1) Integrated. Represent 'no number' as class number 11 in the original model. Retrain it with this additional class (needs additional training data).

2) Cascading. Train a dedicated model for 'number' versus 'no number' (binary classifier), and use that in front of the original model.

Note that the MNIST data comes already extracted from original image, centered in fixed-size images of 28x28 pixels. In a practical ML application these steps would also need to be done before classification can be performed.

In the work shown in the article, the segmentation and centering of digits looks to be done by the user holding the camera. Which can be workable for some applications!

The predictions variable has a confidence value for each digit. You can put a cutoff and say if none is above a certain confidence, assume there's no number at all.

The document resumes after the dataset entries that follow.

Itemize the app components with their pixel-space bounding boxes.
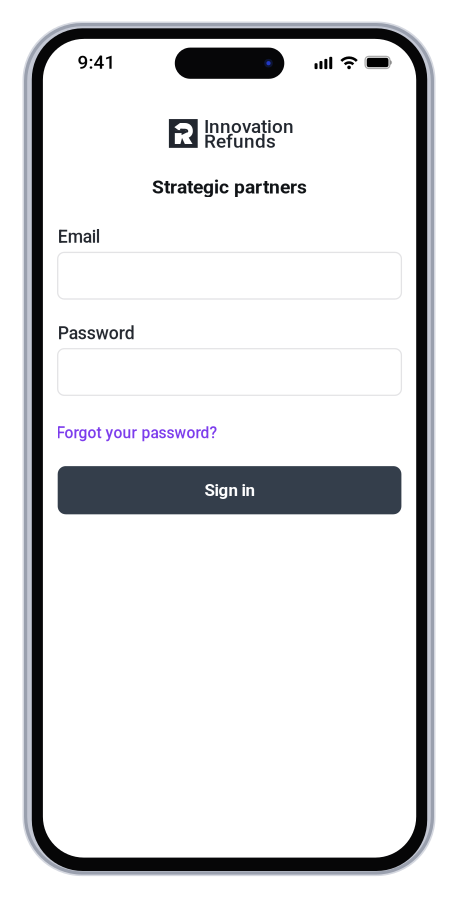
button[interactable] [58,252,401,299]
staticText: Password [58,323,135,344]
staticText: 9:41 [78,51,116,73]
staticText: Refunds [204,130,276,152]
staticText: Innovation [204,115,294,138]
button[interactable]: Forgot your password? [56,424,218,442]
staticText: Email [58,226,100,247]
staticText: Strategic partners [152,176,307,198]
staticText: Sign in [205,480,255,500]
staticText: Forgot your password? [56,424,218,442]
button[interactable]: Sign in [58,466,401,514]
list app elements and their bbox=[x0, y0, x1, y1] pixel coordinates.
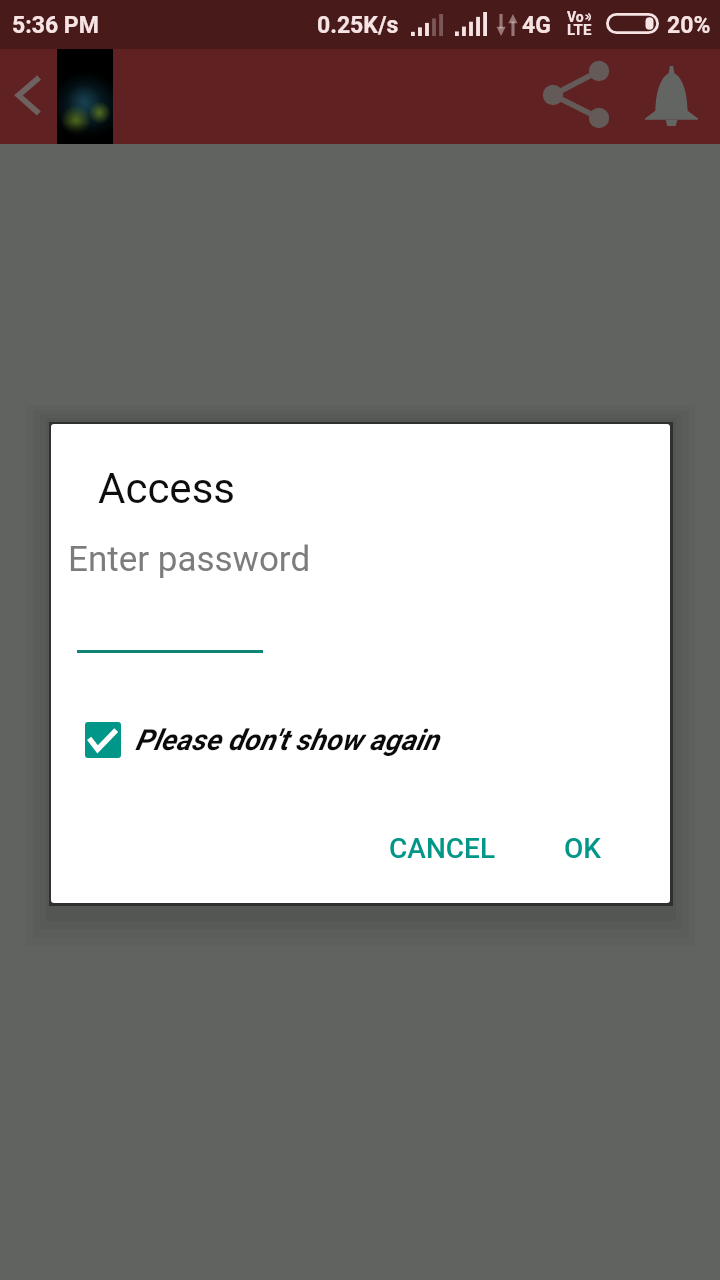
staticText: OK bbox=[564, 832, 601, 865]
staticText: 5:36 PM bbox=[12, 12, 99, 39]
staticText: LTE bbox=[567, 21, 592, 39]
button[interactable]: CANCEL bbox=[375, 815, 510, 881]
button[interactable]: OK bbox=[537, 815, 627, 881]
button[interactable]: Video thumbnail bbox=[57, 49, 113, 144]
staticText: Please don't show again bbox=[135, 723, 439, 757]
staticText: 0.25K/s bbox=[317, 12, 399, 39]
button[interactable]: Back bbox=[0, 49, 57, 144]
staticText: 20% bbox=[667, 12, 711, 39]
button[interactable]: Share bbox=[526, 49, 620, 144]
staticText: Enter password bbox=[68, 539, 311, 580]
button[interactable]: Please don't show again bbox=[85, 722, 439, 758]
staticText: Access bbox=[98, 464, 235, 513]
button[interactable]: Notifications bbox=[626, 49, 720, 144]
staticText: Vo bbox=[567, 9, 584, 25]
staticText: CANCEL bbox=[389, 832, 496, 865]
staticText: 4G bbox=[522, 12, 551, 39]
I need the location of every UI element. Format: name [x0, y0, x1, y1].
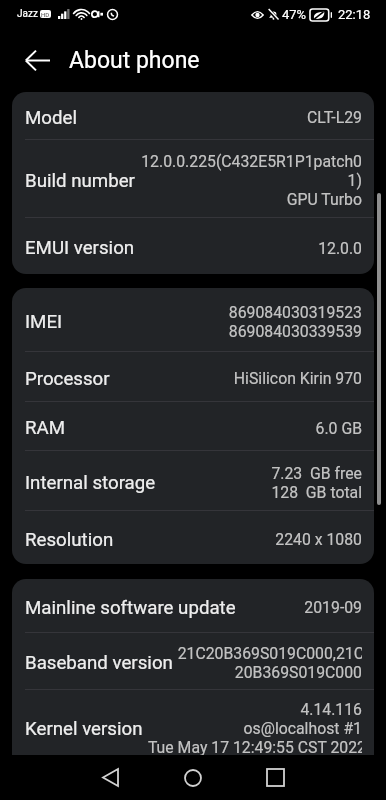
staticText: 47% [282, 7, 307, 22]
staticText: 12.0.0.225(C432E5R1P1patch0 [141, 152, 362, 171]
button[interactable]: Internal storage [12, 451, 374, 511]
staticText: 869084030339539 [228, 322, 362, 341]
staticText: HD [41, 11, 50, 18]
button[interactable]: Processor [12, 352, 374, 402]
staticText: About phone [69, 47, 200, 74]
button[interactable]: Home [164, 755, 222, 800]
staticText: 21C20B369S019C000,21C [177, 644, 362, 663]
staticText: Resolution [25, 529, 114, 551]
button[interactable]: Mainline software update [12, 579, 374, 633]
staticText: 1) [347, 171, 362, 190]
staticText: HiSilicon Kirin 970 [233, 369, 362, 388]
button[interactable]: Build number [12, 140, 374, 218]
button[interactable]: EMUI version [12, 218, 374, 274]
button[interactable]: RAM [12, 402, 374, 451]
staticText: 2019-09 [304, 598, 362, 617]
staticText: Tue May 17 12:49:55 CST 2022 [147, 738, 362, 755]
button[interactable]: Model [12, 92, 374, 140]
button[interactable]: Recent apps [246, 755, 304, 800]
staticText: 22:18 [338, 7, 371, 22]
staticText: 2240 x 1080 [275, 530, 362, 549]
button[interactable]: Resolution [12, 511, 374, 564]
staticText: Mainline software update [25, 597, 236, 619]
staticText: IMEI [25, 311, 63, 333]
staticText: 12.0.0 [318, 239, 362, 258]
staticText: RAM [25, 417, 66, 439]
button[interactable]: Kernel version [12, 690, 374, 755]
staticText: 4.14.116 [300, 700, 362, 719]
staticText: Internal storage [25, 472, 156, 494]
staticText: Jazz [17, 8, 38, 20]
staticText: Build number [25, 170, 135, 192]
staticText: Baseband version [25, 652, 173, 674]
button[interactable]: Back [81, 755, 139, 800]
staticText: 6.0 GB [315, 419, 362, 438]
staticText: 128 GB total [271, 483, 362, 502]
staticText: GPU Turbo [286, 190, 362, 209]
staticText: Processor [25, 368, 110, 390]
button[interactable]: IMEI [12, 288, 374, 352]
staticText: 869084030319523 [228, 303, 362, 322]
staticText: CLT-L29 [307, 108, 362, 127]
button[interactable]: Baseband version [12, 633, 374, 690]
staticText: Model [25, 107, 77, 129]
button[interactable]: Back [18, 41, 56, 79]
staticText: EMUI version [25, 237, 135, 259]
staticText: os@localhost #1 [243, 719, 362, 738]
staticText: 20B369S019C000 [234, 663, 362, 682]
staticText: 7.23 GB free [271, 464, 362, 483]
staticText: Kernel version [25, 718, 143, 740]
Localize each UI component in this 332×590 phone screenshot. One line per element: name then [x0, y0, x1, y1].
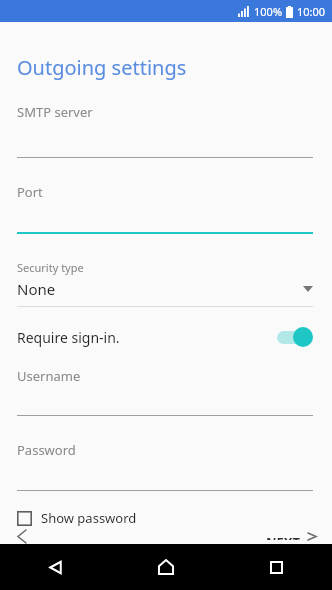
staticText: Port [17, 183, 43, 201]
button[interactable]: Home [110, 544, 221, 590]
button[interactable]: None [0, 279, 332, 299]
button[interactable]: Back [0, 544, 110, 590]
button[interactable]: Show password [0, 507, 145, 529]
button[interactable]: Require sign-in toggle [275, 326, 313, 348]
staticText: Show password [41, 509, 137, 527]
staticText: NEXT [266, 533, 301, 540]
button[interactable]: Previous [8, 529, 36, 544]
button[interactable]: Require sign-in. [0, 321, 332, 353]
staticText: Username [17, 367, 81, 385]
staticText: Password [17, 441, 76, 459]
staticText: 10:00 [297, 4, 326, 19]
staticText: Security type [17, 260, 84, 275]
staticText: SMTP server [17, 103, 93, 121]
button[interactable]: Recent apps [221, 544, 332, 590]
staticText: Outgoing settings [17, 54, 187, 81]
staticText: 100% [254, 4, 283, 19]
staticText: Require sign-in. [17, 328, 120, 347]
button[interactable]: NEXT [260, 529, 322, 544]
staticText: None [17, 279, 56, 299]
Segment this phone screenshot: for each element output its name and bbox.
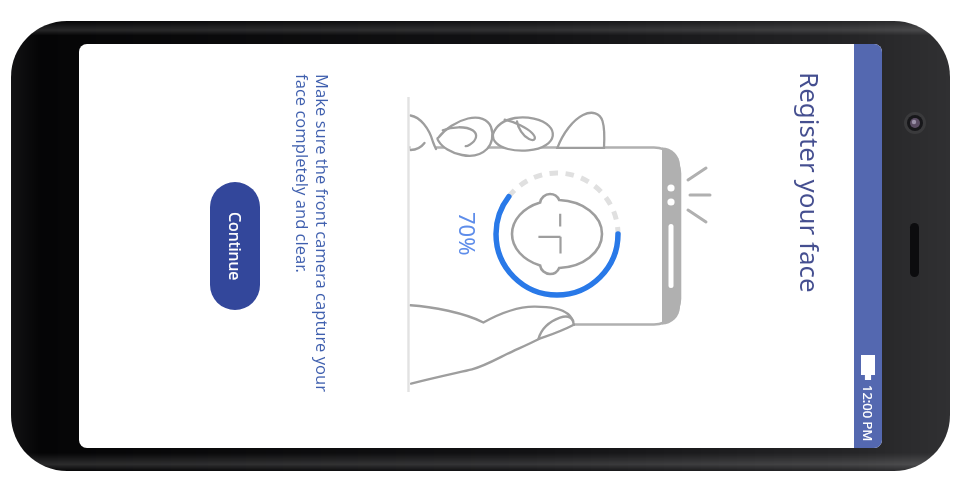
staticText: 12:00 PM <box>859 385 877 442</box>
staticText: Register your face <box>793 72 828 293</box>
staticText: 70% <box>455 212 483 256</box>
button[interactable]: Continue <box>210 182 260 310</box>
staticText: Make sure the front camera capture your … <box>291 74 334 404</box>
staticText: Continue <box>224 212 246 281</box>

This could work, but it is important to note that a lot of ML algorithms trained in a closed domain (no "other" class) will be pretty bad at knowing what they don't know. This is an open problem in ML.

Choosing the threshold will be hard. And (as mentioned by other poster) the model is unlikely to generalize well to classes of data it has not seen. I suspect that this approach will get things similar to numbers wrong quite often, like handwritten characters (a,b,c). Including these into the training set is much more likely to yield a model which will successfully discriminate it.

You can use threshold value to detect whether there is no number. If the prediction accuracy is below this threshold value you can say it as no number

The scrollbar distance confirms a suspicion that I've held for some time: that writing a machine learning algorithm is of similar complexity to developing an iOS app in Xcode!

What scrollbar distance are you talking about?

It was a joke - the Xcode section starts about halfway down the page. I was just illustrating that the friction we deal with today is of comparable complexity to what might be thought of as advanced programming (AI, VR, AR, physics, etc etc).